[WORK REQUEST]:
Reproduce each line from the records that holds "Korruptionsprävention".

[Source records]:
---------------
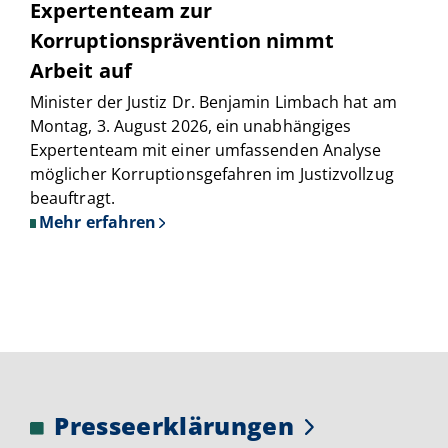
Expertenteam zur
Korruptionsprävention nimmt
A
u
Arbeit auf
e
Minister der Justiz Dr. Benjamin Limbach hat am
A
Montag, 3. August 2026, ein unabhängiges
Ü
Expertenteam mit einer umfassenden Analyse
a
möglicher Korruptionsgefahren im Justizvollzug
i
beauftragt.
Mehr erfahren
über
Justizvollzug:
Unabhängiges
Expertenteam
zur
Korruptionsprävention
nimmt
Arbeit
auf
Presseerklärungen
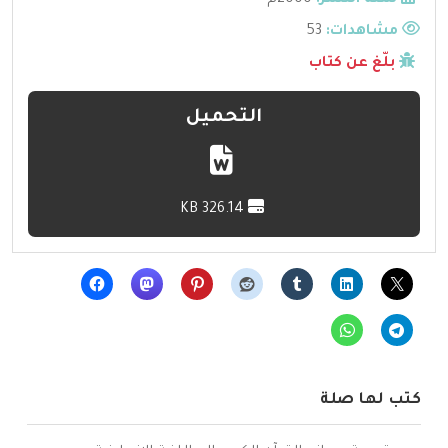
مشاهدات:
53
بلّغ عن كتاب
التحميل
326.14 KB
كتب لها صلة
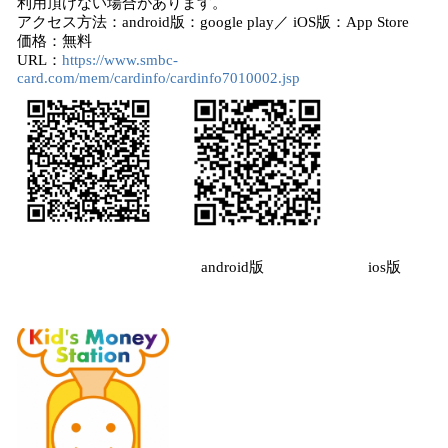
利用頂けない場合があります。
アクセス方法：android版：google play／ iOS版：App Store
価格：無料
URL：
https://www.smbc-
card.com/mem/cardinfo/cardinfo7010002.jsp
android版 ios版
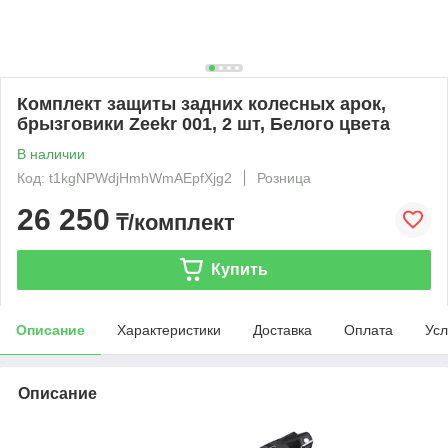
Комплект защиты задних колесных арок,
брызговики Zeekr 001, 2 шт, Белого цвета
В наличии
Код: t1kgNPWdjHmhWmAEpfXjg2
Розница
26 250
₸/комплект
Купить
Описание
Характеристики
Доставка
Оплата
Усл
Описание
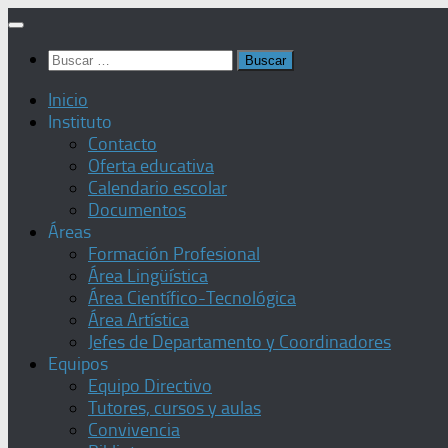
Saltar
al
Buscar:
contenido
Inicio
Instituto
Contacto
Oferta educativa
Calendario escolar
Documentos
Áreas
Formación Profesional
Área Lingüística
Área Científico-Tecnológica
Área Artística
Jefes de Departamento y Coordinadores
Equipos
Equipo Directivo
Tutores, cursos y aulas
Convivencia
---------------
[EXERCISE OUTPUT]:
Korruptionsprävention nimmt
Korruptionsprävention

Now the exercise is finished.